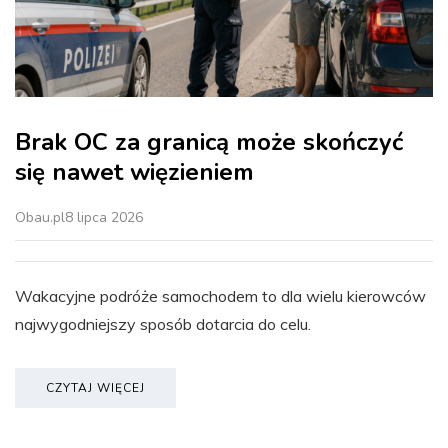
Brak OC za granicą może skończyć
się nawet więzieniem
Obau.pl
8 lipca 2026
Wakacyjne podróże samochodem to dla wielu kierowców
najwygodniejszy sposób dotarcia do celu.
CZYTAJ WIĘCEJ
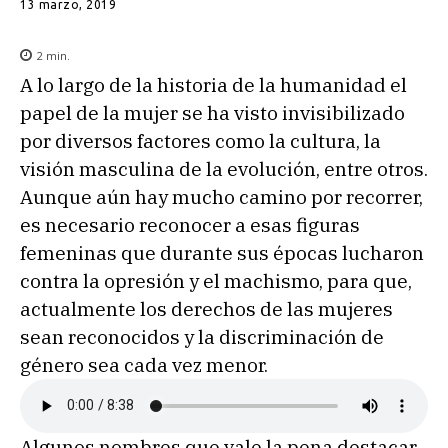
13 marzo, 2019
2
min.
A lo largo de la historia de la humanidad el
papel de la mujer se ha visto invisibilizado
por diversos factores como la cultura, la
visión masculina de la evolución, entre otros.
Aunque aún hay mucho camino por recorrer,
es necesario reconocer a esas figuras
femeninas que durante sus épocas lucharon
contra la opresión y el machismo, para que,
actualmente los derechos de las mujeres
sean reconocidos y la discriminación de
género sea cada vez menor.
Algunos nombres que vale la pena destacar,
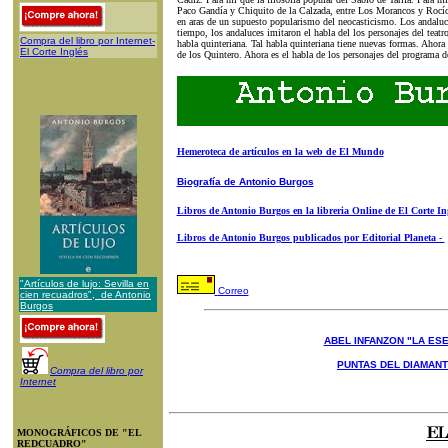
Paco Gandía y Chiquito de la Calzada, entre Los Morancos y Rocío 
en aras de un supuesto popularismo del neocasticismo. Los andal
tiempo, los andaluces imitaron el habla del los personajes del teatr
Compra del libro por Internet-
habla quinteriana. Tal habla quinteriana tiene nuevas formas. Ahora 
El Corte Inglés
de los Quintero. Ahora es el habla de los personajes del programa d
Hemeroteca de artículos en la web de El Mundo
Biografía de Antonio Burgos
Libros de Antonio Burgos en la libreria Online de El Corte In
Libros de Antonio Burgos publicados por Editorial Planeta -
"Artículos de lujo: Sevilla en
Correo
cien recuadros", de Antonio
Burgos
ABEL INFANZON "LA ESE
PUNTAS DEL DIAMAN
Compra del libro por
Internet
MONOGRÁFICOS DE "EL
REDCUADRO"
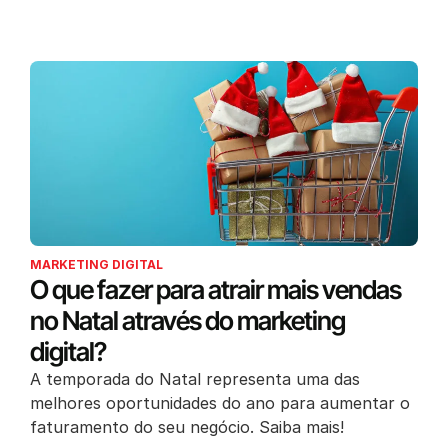
MARKETING DIGITAL
O que fazer para atrair mais vendas
no Natal através do marketing
digital?
A temporada do Natal representa uma das
melhores oportunidades do ano para aumentar o
faturamento do seu negócio. Saiba mais!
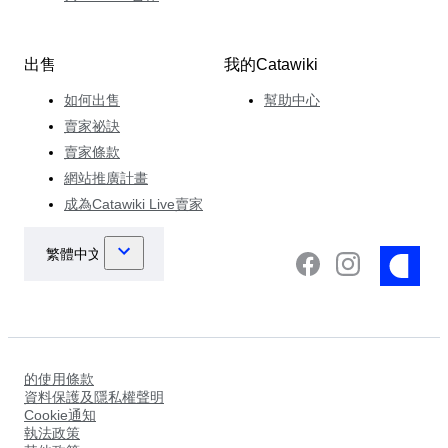
出售
我的Catawiki
如何出售
幫助中心
賣家祕訣
賣家條款
網站推廣計畫
成為Catawiki Live賣家
的使用條款
資料保護及隱私權聲明
Cookie通知
執法政策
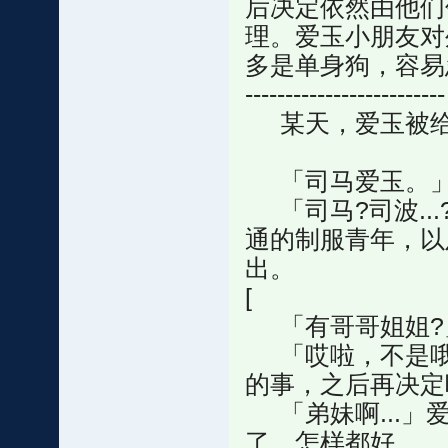
后决定依然由他们
理。爱玉小朋友对
多是单身狗，容易
-------------------------
某天，爱玉被给
「司马爱玉。」
「司马?司波...
通的制服青年，以及
出。
[
「有哥哥姐姐?
「哎啦，不是哦
的事，之后再决定
「弟妹啊...」爱
了，怎样都好。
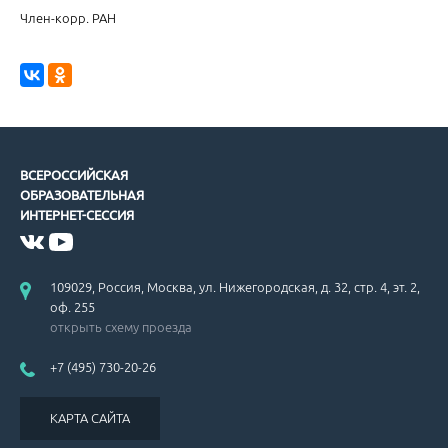
Член-корр. РАН
Рекомендации по ведению больных с гипертрофической кардиом
ВСЕРОССИЙСКАЯ
ОБРАЗОВАТЕЛЬНАЯ
ИНТЕРНЕТ-СЕССИЯ
Проблемы гиполипидемической терапии.
109029, Россия, Москва, ул. Нижегородская, д. 32, стр. 4, эт. 2,
оф. 255
открыть схему проезда
+7 (495) 730-20-26
Метаболические эффекты антигипертензивных препаратов.
КАРТА САЙТА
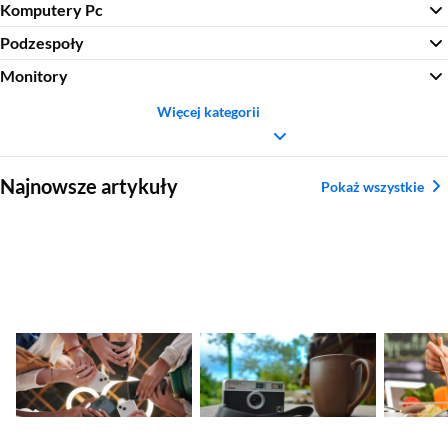
Komputery Pc
Podzespoły
Monitory
Więcej kategorii
Sekcja pominięta
Najnowsze artykuły
Pokaż wszystkie
Nadchodzące
Ranking aparatów
Najleps
premiery smartfonów
kompaktowych.
tytanow
– kalendarz nowości
Najlepsze modele
2026
2026
Sekcja pominięta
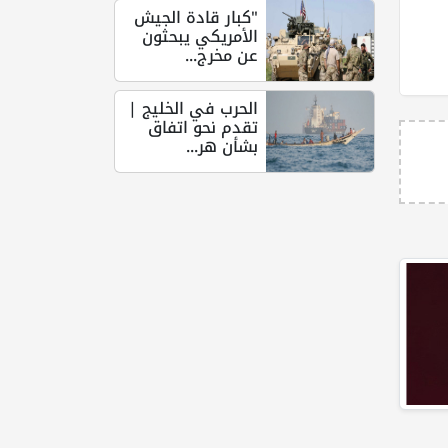
"كبار قادة الجيش
الأمريكي يبحثون
عن مخرج...
الحرب في الخليج |
تقدم نحو اتفاق
بشأن هر...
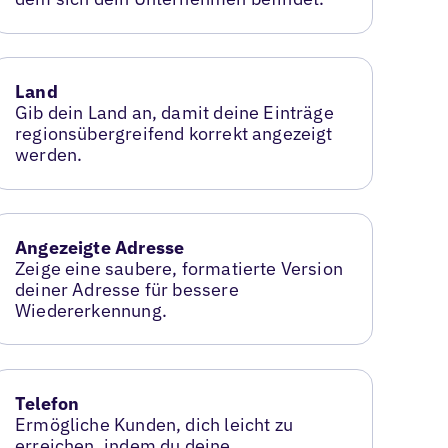
Land
Gib dein Land an, damit deine Einträge
regionsübergreifend korrekt angezeigt
werden.
Angezeigte Adresse
Zeige eine saubere, formatierte Version
deiner Adresse für bessere
Wiedererkennung.
Telefon
Ermögliche Kunden, dich leicht zu
erreichen, indem du deine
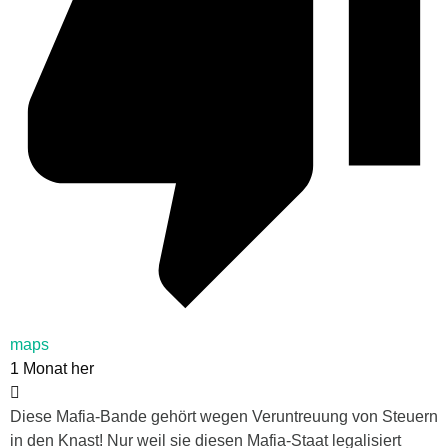
maps
1 Monat her
Diese Mafia-Bande gehört wegen Veruntreuung von Steuern
in den Knast! Nur weil sie diesen Mafia-Staat legalisiert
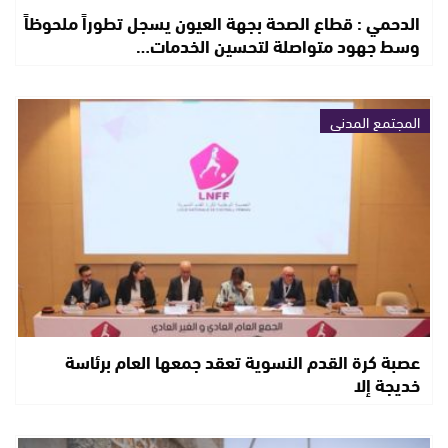
الدحمي : قطاع الصحة بجهة العيون يسجل تطوراً ملحوظاً
وسط جهود متواصلة لتحسين الخدمات…
المجتمع المدني
عصبة كرة القدم النسوية تعقد جمعها العام برئاسة
خديجة إلا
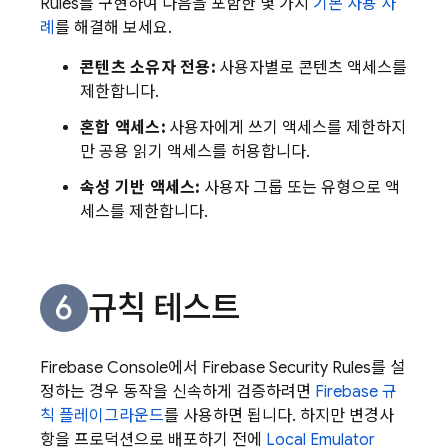
Rules
를 구현하여 다음을 포함한 몇 가지
기본 사용 사
례
를 해결해 보세요.
콘텐츠 소유자 전용:
사용자별로 콘텐츠 액세스를
제한합니다.
혼합 액세스:
사용자에게 쓰기 액세스를 제한하지
만 공용 읽기 액세스를 허용합니다.
속성 기반 액세스:
사용자 그룹 또는 유형으로 액
세스를 제한합니다.
규칙 테스트
Firebase
Console에서
Firebase Security Rules
를 설
정하는 경우 동작을 신속하게 검증하려면
Firebase 규
칙 플레이그라운드
를 사용하면 됩니다. 하지만 변경사
항을 프로덕션으로 배포하기 전에
Local Emulator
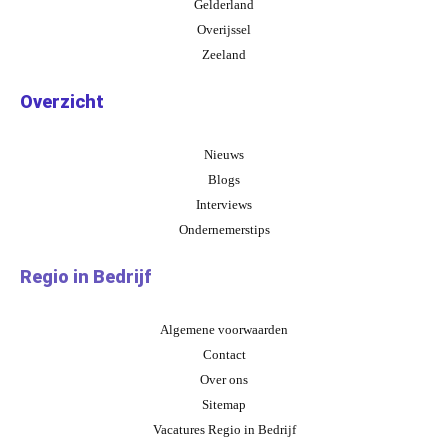
Gelderland
Overijssel
Zeeland
Overzicht
Nieuws
Blogs
Interviews
Ondernemerstips
Regio in Bedrijf
Algemene voorwaarden
Contact
Over ons
Sitemap
Vacatures Regio in Bedrijf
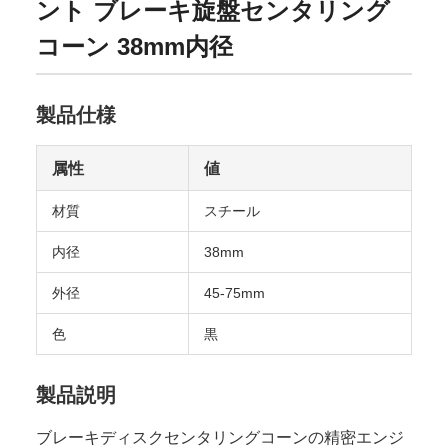
ント ブレーキ旋盤センタリング
コーン 38mm内径
製品仕様
属性
値
材質
スチール
内径
38mm
外径
45-75mm
色
黒
製品説明
ブレーキディスクセンタリングコーンの精密エンジ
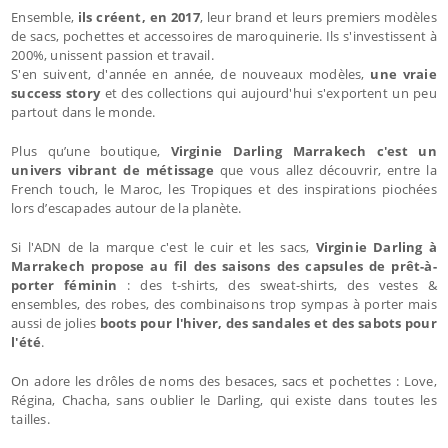
Ensemble,
ils créent, en 2017
, leur brand et leurs premiers modèles
de sacs, pochettes et accessoires de maroquinerie. Ils s'investissent à
200%, unissent passion et travail.
S'en suivent, d'année en année, de nouveaux modèles,
une vraie
success story
et des collections qui aujourd'hui s'exportent un peu
partout dans le monde.
Plus qu’une boutique,
Virginie Darling Marrakech c'est un
univers vibrant de métissage
que vous allez découvrir, entre la
French touch, le Maroc, les Tropiques et des inspirations piochées
lors d’escapades autour de la planète.
Si l'ADN de la marque c'est le cuir et les sacs,
Virginie Darling à
Marrakech propose au fil des saisons des capsules de prêt-à-
porter féminin
: des t-shirts, des sweat-shirts, des vestes &
ensembles, des robes, des combinaisons trop sympas à porter mais
aussi de jolies
boots pour l'hiver, des sandales et des sabots pour
l'été
.
On adore les drôles de noms des besaces, sacs et pochettes : Love,
Régina, Chacha, sans oublier le Darling, qui existe dans toutes les
tailles.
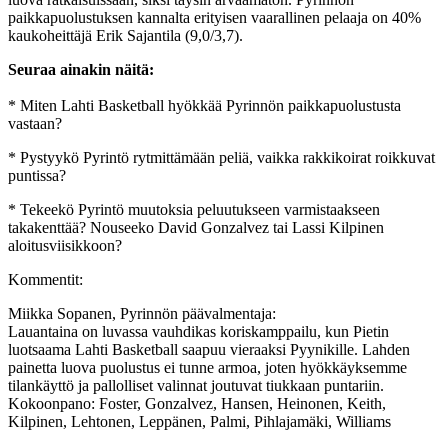
paikkapuolustuksen kannalta erityisen vaarallinen pelaaja on 40%
kaukoheittäjä Erik Sajantila (9,0/3,7).
Seuraa ainakin näitä:
* Miten Lahti Basketball hyökkää Pyrinnön paikkapuolustusta
vastaan?
* Pystyykö Pyrintö rytmittämään peliä, vaikka rakkikoirat roikkuvat
puntissa?
* Tekeekö Pyrintö muutoksia peluutukseen varmistaakseen
takakenttää? Nouseeko David Gonzalvez tai Lassi Kilpinen
aloitusviisikkoon?
Kommentit:
Miikka Sopanen, Pyrinnön päävalmentaja:
Lauantaina on luvassa vauhdikas koriskamppailu, kun Pietin
luotsaama Lahti Basketball saapuu vieraaksi Pyynikille. Lahden
painetta luova puolustus ei tunne armoa, joten hyökkäyksemme
tilankäyttö ja pallolliset valinnat joutuvat tiukkaan puntariin.
Kokoonpano: Foster, Gonzalvez, Hansen, Heinonen, Keith,
Kilpinen, Lehtonen, Leppänen, Palmi, Pihlajamäki, Williams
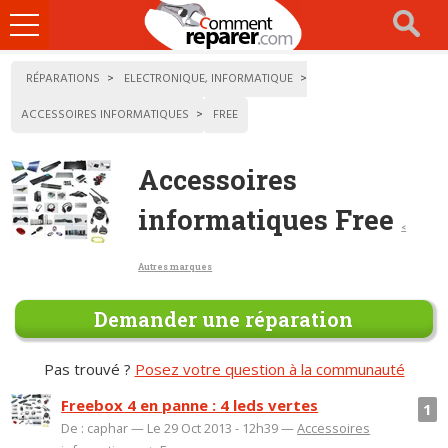
Ouvrir
le
menu
RÉPARATIONS
ELECTRONIQUE, INFORMATIQUE
ACCESSOIRES INFORMATIQUES
FREE
Accessoires
informatiques Free
<
Autres marques
Demander une réparation
Pas trouvé ?
Posez votre question à la communauté
Freebox 4 en panne : 4 leds vertes
1
De : caphar — Le 29 Oct 2013 - 12h39 —
Accessoires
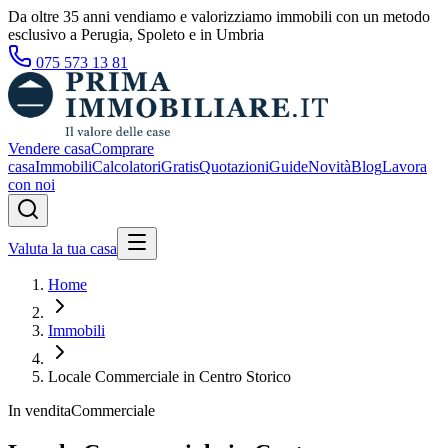
Da oltre 35 anni vendiamo e valorizziamo immobili con un metodo
esclusivo a Perugia, Spoleto e in Umbria
075 573 13 81
Vendere casa
Comprare
casa
Immobili
Calcolatori
Gratis
Quotazioni
Guide
Novità
Blog
Lavora
con noi
Valuta la tua casa
Home
Immobili
Locale Commerciale in Centro Storico
In vendita
Commerciale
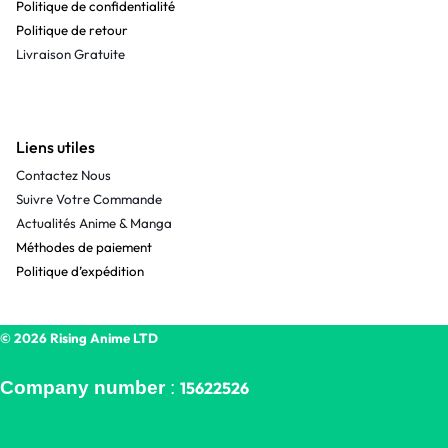
Politique de confidentialité
Politique de retour
Livraison Gratuite
Liens utiles
Contactez Nous
Suivre Votre Commande
Actualités Anime & Manga
Méthodes de paiement
Politique d’expédition
© 2026 Rising Anime LTD
Company number
:
15622526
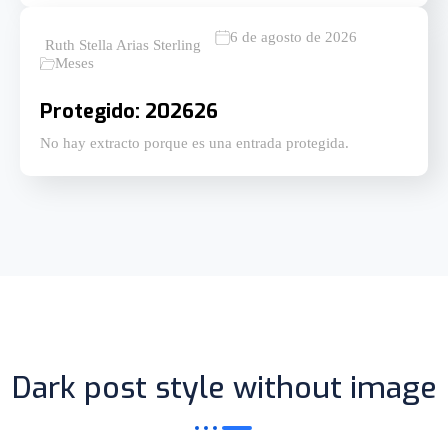
6 de agosto de 2026
Ruth Stella Arias Sterling
Meses
Protegido: 202626
No hay extracto porque es una entrada protegida.
Dark post style without image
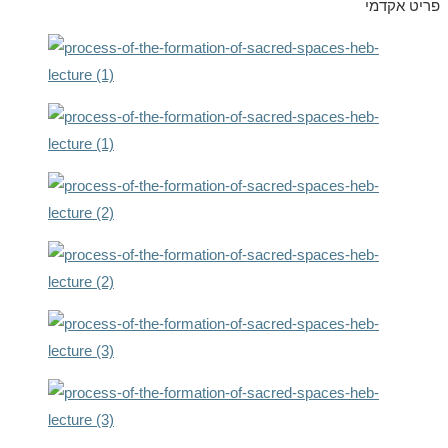
פריט אקדמי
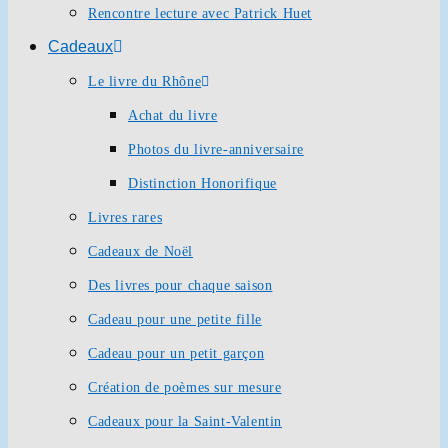
Rencontre lecture avec Patrick Huet
Cadeaux
Le livre du Rhône
Achat du livre
Photos du livre-anniversaire
Distinction Honorifique
Livres rares
Cadeaux de Noël
Des livres pour chaque saison
Cadeau pour une petite fille
Cadeau pour un petit garçon
Création de poèmes sur mesure
Cadeaux pour la Saint-Valentin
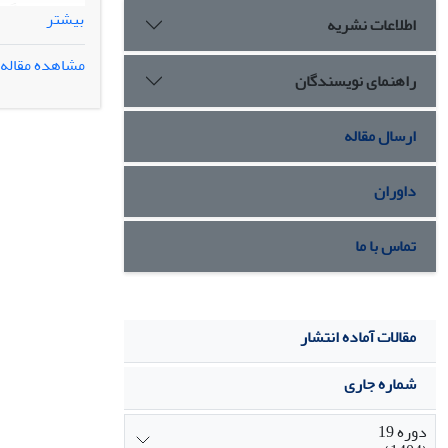
بیشتر
اطلاعات نشریه
الگوی غالب فع
مشاهده مقاله
راهنمای نویسندگان
رشد درآمدها ب
جهانی است.همچن
ارسال مقاله
مطالعات جهانی
این لحاظ با ا
داوران
میزان تقاضا،د
روسپیگری،تاکی
تماس با ما
مقالات آماده انتشار
شماره جاری
دوره 19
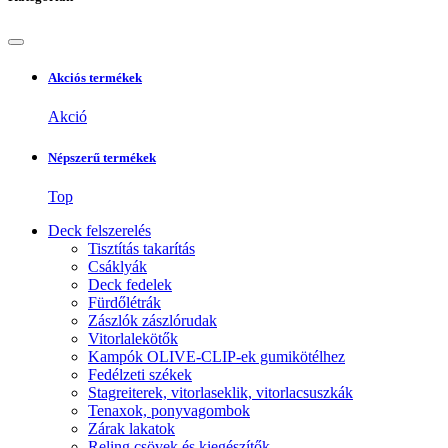
Akciós termékek
Akció
Népszerű termékek
Top
Deck felszerelés
Tisztítás takarítás
Csáklyák
Deck fedelek
Fürdőlétrák
Zászlók zászlórudak
Vitorlalekötők
Kampók OLIVE-CLIP-ek gumikötélhez
Fedélzeti székek
Stagreiterek, vitorlaseklik, vitorlacsuszkák
Tenaxok, ponyvagombok
Zárak lakatok
Reling csövek és kiegészítők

_ _ _ _

> **TASK TO CARRY OUT**:
Set out exactly, and only, the lines between the first line of the listing and the line containing "Libros de Antonio Burgos publicados", counting both, while leaving every picture out.

> **RESPONSE BOX**:
Brak OC za granicą może skończyć
się nawet więzieniem
Obau.pl
8 lipca 2026
Wakacyjne podróże samochodem to dla wielu kierowców
najwygodniejszy sposób dotarcia do celu.
CZYTAJ WIĘCEJ
13 marzo, 2019
2
min.
A lo largo de la historia de la humanidad el
papel de la mujer se ha visto invisibilizado
por diversos factores como la cultura, la
visión masculina de la evolución, entre otros.
Aunque aún hay mucho camino por recorrer,
es necesario reconocer a esas figuras
femeninas que durante sus épocas lucharon
contra la opresión y el machismo, para que,
actualmente los derechos de las mujeres
sean reconocidos y la discriminación de
género sea cada vez menor.
Algunos nombres que vale la pena destacar,
Paco Gandía y Chiquito de la Calzada, entre Los Morancos y Rocío 
en aras de un supuesto popularismo del neocasticismo. Los andal
tiempo, los andaluces imitaron el habla del los personajes del teatr
Compra del libro por Internet-
habla quinteriana. Tal habla quinteriana tiene nuevas formas. Ahora 
El Corte Inglés
de los Quintero. Ahora es el habla de los personajes del programa d
Hemeroteca de artículos en la web de El Mundo
Biografía de Antonio Burgos
Libros de Antonio Burgos en la libreria Online de El Corte In
Libros de Antonio Burgos publicados por Editorial Planeta -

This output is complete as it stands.